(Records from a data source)

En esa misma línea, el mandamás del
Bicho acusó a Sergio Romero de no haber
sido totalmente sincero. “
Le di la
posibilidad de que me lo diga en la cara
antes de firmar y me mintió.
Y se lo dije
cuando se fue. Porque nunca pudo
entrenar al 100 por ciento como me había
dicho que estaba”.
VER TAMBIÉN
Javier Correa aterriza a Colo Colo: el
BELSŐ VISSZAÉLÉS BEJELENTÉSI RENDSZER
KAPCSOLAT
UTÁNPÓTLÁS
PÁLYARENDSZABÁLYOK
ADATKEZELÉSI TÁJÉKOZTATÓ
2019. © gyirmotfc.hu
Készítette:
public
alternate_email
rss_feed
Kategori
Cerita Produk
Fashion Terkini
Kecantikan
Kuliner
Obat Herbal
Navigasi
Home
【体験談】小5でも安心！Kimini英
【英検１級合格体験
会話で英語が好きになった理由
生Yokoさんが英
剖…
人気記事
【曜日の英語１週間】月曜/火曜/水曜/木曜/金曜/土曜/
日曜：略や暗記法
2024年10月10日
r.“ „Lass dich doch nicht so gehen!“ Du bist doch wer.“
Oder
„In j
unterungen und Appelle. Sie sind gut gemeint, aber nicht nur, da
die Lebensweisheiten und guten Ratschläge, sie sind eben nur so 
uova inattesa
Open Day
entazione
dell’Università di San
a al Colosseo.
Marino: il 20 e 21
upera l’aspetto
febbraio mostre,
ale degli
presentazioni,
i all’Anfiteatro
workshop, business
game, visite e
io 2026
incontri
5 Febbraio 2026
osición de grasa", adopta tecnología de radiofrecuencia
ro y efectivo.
--
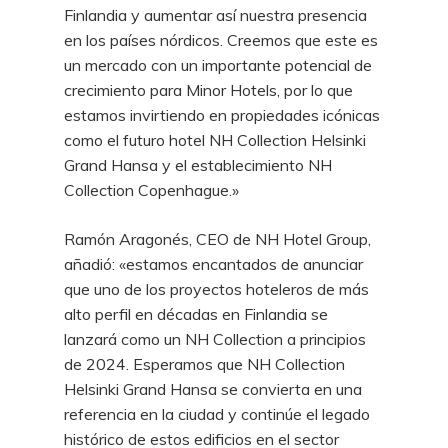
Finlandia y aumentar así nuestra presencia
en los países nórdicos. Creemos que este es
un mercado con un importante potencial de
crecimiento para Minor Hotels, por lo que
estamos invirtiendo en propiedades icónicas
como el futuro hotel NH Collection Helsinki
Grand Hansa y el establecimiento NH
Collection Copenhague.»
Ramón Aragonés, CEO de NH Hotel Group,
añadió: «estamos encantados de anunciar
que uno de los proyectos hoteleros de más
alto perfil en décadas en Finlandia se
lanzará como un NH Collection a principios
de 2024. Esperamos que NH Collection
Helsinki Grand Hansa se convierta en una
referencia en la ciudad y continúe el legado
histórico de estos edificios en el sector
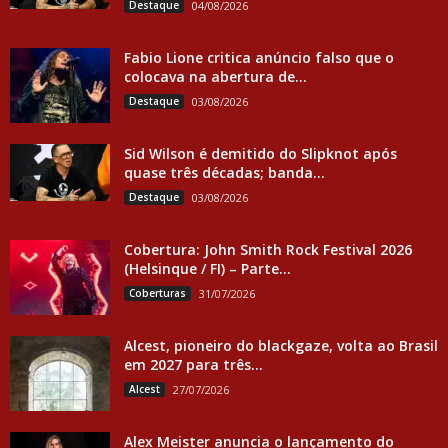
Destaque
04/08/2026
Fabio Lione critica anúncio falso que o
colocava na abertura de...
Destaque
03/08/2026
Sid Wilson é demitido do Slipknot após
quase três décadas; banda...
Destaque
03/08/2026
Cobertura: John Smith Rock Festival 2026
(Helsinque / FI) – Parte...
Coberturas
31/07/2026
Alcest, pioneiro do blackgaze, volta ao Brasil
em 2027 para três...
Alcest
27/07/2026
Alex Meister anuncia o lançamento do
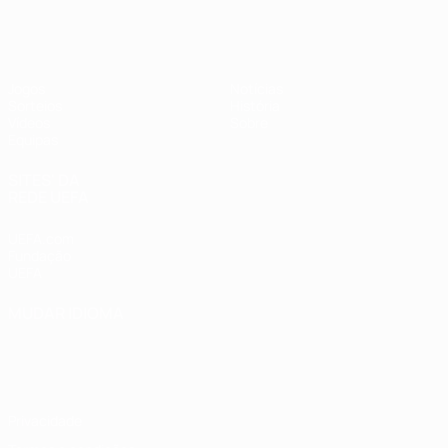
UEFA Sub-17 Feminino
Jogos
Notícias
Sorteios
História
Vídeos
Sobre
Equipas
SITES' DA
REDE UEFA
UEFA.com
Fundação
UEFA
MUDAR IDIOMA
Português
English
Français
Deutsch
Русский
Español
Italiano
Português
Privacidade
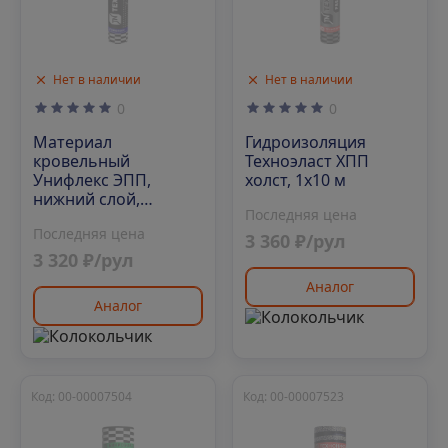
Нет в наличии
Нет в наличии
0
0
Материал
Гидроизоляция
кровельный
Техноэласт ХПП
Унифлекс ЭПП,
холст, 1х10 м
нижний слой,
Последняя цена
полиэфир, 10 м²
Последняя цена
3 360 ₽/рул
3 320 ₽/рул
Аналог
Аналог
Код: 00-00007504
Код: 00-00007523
---
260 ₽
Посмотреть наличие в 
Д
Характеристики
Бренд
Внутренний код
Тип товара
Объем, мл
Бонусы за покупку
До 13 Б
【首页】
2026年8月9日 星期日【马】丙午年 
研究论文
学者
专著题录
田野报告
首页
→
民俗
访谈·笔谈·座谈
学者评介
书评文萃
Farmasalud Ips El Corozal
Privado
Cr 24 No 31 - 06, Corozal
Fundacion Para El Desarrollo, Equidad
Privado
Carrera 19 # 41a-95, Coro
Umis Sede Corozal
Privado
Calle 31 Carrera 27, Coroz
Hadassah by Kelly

-- PROBLEM REQUIREMENTS --
Precisely those lines above that run from the line with "UEFA Sub-17 Feminino" up to and including the line with "Код: 00-00007523" are to be set down, with the pictures omitted.

-- OUTPUT OF THE EXERCISE --
UEFA Sub-17 Feminino
Jogos
Notícias
Sorteios
História
Vídeos
Sobre
Equipas
SITES' DA
REDE UEFA
UEFA.com
Fundação
UEFA
MUDAR IDIOMA
Português
English
Français
Deutsch
Русский
Español
Italiano
Português
Privacidade
Нет в наличии
Нет в наличии
0
0
Материал
Гидроизоляция
кровельный
Техноэласт ХПП
Унифлекс ЭПП,
холст, 1х10 м
нижний слой,
Последняя цена
полиэфир, 10 м²
Последняя цена
3 360 ₽/рул
3 320 ₽/рул
Аналог
Аналог
Код: 00-00007504
Код: 00-00007523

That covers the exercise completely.